The diagonal entries Σi,i of Σ are known as the singular values of M.

Image Compression

The nature of the singular values Σ is such that for a certain k,

${\displaystyle s_{1,1}>s_{2,2}>>s_{k,k}>\ldots s_{n,n}}$

In order to transmit a 10x10 monochromatic image with 2 values ("on" or "off") it would require a matrix that has 10x10 = 100 entries. Consider the following image.

This image can be represented by the following matrix.
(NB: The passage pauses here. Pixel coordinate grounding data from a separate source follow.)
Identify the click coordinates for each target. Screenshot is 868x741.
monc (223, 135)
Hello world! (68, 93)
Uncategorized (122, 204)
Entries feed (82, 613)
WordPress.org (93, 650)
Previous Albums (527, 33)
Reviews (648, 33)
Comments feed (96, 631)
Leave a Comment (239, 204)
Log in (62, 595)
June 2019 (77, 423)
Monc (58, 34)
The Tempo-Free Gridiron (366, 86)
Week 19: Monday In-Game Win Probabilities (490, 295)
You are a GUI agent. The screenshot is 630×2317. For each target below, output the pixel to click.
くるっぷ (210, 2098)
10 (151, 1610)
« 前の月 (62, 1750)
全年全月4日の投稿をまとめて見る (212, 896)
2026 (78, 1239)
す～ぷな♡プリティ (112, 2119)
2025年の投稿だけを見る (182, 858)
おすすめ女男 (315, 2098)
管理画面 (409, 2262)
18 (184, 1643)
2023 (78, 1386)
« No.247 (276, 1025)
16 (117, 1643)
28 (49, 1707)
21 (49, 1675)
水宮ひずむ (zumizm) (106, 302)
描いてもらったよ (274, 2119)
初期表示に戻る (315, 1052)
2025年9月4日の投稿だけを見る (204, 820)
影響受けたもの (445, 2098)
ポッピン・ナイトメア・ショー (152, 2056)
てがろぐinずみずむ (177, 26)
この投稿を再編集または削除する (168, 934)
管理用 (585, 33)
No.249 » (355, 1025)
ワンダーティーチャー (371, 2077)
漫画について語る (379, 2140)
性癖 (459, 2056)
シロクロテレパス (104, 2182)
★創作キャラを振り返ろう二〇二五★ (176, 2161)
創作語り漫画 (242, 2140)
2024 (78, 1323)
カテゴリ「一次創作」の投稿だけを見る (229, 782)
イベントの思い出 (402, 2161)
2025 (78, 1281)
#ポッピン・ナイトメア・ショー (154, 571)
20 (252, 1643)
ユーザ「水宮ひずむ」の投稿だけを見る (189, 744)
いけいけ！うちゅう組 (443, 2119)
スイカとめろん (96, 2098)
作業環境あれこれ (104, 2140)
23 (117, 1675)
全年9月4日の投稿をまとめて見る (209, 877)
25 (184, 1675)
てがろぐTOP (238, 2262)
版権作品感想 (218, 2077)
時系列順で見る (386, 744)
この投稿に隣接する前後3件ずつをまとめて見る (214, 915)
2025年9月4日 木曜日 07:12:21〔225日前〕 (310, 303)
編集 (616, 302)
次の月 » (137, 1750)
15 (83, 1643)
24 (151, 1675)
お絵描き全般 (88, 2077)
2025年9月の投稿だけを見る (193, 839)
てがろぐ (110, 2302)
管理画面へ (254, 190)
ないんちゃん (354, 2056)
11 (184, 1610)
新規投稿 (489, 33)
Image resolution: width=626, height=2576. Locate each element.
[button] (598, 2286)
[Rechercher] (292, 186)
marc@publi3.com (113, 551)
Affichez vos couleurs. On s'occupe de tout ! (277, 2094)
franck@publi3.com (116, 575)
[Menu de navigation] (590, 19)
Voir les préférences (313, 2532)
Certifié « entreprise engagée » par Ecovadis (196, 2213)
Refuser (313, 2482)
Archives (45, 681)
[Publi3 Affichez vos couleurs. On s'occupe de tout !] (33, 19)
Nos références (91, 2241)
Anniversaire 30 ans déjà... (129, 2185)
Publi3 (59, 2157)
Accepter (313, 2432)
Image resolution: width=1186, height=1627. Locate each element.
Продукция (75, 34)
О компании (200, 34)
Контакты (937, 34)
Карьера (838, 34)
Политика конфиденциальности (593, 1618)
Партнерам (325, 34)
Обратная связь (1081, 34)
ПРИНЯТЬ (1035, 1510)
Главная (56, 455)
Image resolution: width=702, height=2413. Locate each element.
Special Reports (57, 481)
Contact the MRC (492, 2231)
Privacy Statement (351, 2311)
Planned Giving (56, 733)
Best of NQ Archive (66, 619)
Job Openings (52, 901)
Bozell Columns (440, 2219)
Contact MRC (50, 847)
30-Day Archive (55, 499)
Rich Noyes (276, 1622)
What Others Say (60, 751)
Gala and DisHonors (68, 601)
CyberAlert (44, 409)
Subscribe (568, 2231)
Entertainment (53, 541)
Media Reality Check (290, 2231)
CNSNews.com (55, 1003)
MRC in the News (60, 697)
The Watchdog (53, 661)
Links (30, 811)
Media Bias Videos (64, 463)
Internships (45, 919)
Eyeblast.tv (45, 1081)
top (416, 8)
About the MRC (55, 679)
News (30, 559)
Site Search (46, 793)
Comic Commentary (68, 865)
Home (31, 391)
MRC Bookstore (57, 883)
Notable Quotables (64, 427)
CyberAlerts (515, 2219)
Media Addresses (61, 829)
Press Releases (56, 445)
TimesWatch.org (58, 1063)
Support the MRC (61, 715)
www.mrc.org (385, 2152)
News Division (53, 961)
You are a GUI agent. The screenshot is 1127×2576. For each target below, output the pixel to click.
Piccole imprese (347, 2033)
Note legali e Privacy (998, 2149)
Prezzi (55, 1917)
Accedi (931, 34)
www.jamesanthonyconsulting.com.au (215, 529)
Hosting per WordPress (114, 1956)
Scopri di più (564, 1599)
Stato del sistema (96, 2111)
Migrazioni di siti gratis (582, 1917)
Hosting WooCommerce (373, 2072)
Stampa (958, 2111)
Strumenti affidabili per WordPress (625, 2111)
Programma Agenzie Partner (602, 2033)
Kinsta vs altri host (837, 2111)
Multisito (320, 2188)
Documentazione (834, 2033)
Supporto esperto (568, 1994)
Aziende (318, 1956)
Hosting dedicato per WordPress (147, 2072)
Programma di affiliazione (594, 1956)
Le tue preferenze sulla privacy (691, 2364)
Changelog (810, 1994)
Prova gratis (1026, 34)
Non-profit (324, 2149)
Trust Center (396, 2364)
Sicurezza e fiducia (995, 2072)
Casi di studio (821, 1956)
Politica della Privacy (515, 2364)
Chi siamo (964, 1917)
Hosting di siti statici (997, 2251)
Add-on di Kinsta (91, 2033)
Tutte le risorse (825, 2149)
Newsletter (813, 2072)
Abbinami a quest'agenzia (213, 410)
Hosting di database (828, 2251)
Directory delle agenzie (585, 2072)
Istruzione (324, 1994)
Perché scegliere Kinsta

${\displaystyle M={\begin{bmatrix}1&1&1&1&1&1&1&1&1&1\\1&1&1&1&1&1&1&1&1&1\\1&1&0&0&0&0&0&0&1&1\\1&1&0&0&0&0&0&0&1&1\\1&1&0&0&1&1&0&0&1&1\\1&1&0&0&1&1&0&0&1&1\\1&1&0&0&0&0&0&0&1&1\\1&1&0&0&0&0&0&0&1&1\\1&1&1&1&1&1&1&1&1&1\\1&1&1&1&1&1&1&1&1&1\end{bmatrix}}}$

The singular value decomposition of which is

${\displaystyle M=U\Sigma V^{*},}$

Where

${\displaystyle \Sigma ={\begin{bmatrix}7.557&0&0&0&0&0&0&0&0&0\\0&2.979&0&0&0&0&0&0&0&0\\0&0&1.422&0&0&0&0&0&0&0\\0&0&0&0&0&0&0&0&0&0\\0&0&0&0&0&0&0&0&0&0\\0&0&0&0&0&0&0&0&0&0\\0&0&0&0&0&0&0&0&0&0\\0&0&0&0&0&0&0&0&0&0\\0&0&0&0&0&0&0&0&0&0\\0&0&0&0&0&0&0&0&0&0\end{bmatrix}}}$

Using the matrix

${\displaystyle \Sigma _{sm}={\begin{bmatrix}7.557&0&0\\0&2.979&0\\0&0&1.422\end{bmatrix}}}$

And corresponding "truncated" versions of U and V* (Use only the first three columns of U and the first three columns of V*), we can find that

${\displaystyle M_{sm}={\begin{bmatrix}0.999&0.999&0.999&0.999&1.000&1.000&0.999&0.999&0.999&0.999\\0.999&0.999&0.999&0.999&1.000&1.000&0.999&0.999&0.999&0.999\\1.000&1.000&-0.001&-0.001&-0.001&-0.001&-0.001&-0.001&1.000&1.000\\1.000&1.000&-0.001&-0.001&-0.001&-0.001&-0.001&-0.001&1.000&1.000\\1.000&1.000&-0.001&-0.001&1.001&1.001&-0.001&-0.001&1.000&1.000\\1.000&1.000&-0.001&-0.001&1.001&1.001&-0.001&-0.001&1.000&1.000\\1.000&1.000&-0.001&-0.001&-0.001&-0.001&-0.001&-0.001&1.000&1.000\\1.000&1.000&-0.001&-0.001&-0.001&-0.001&-0.001&-0.001&1.000&1.000\\0.999&0.999&0.999&0.999&1.000&1.000&0.999&0.999&0.999&0.999\\0.999&0.999&0.999&0.999&1.000&1.000&0.999&0.999&0.999&0.999\end{bmatrix}}}$

A cursory examination of the previous matrix will show that M_{sm} is approximately equal to M. Note that the truncated version of U and V* use 3*10 numbers each. The total number of values needed for this type of storage is 2*30+3 = 63. Which means data usage is reduced by nearly half.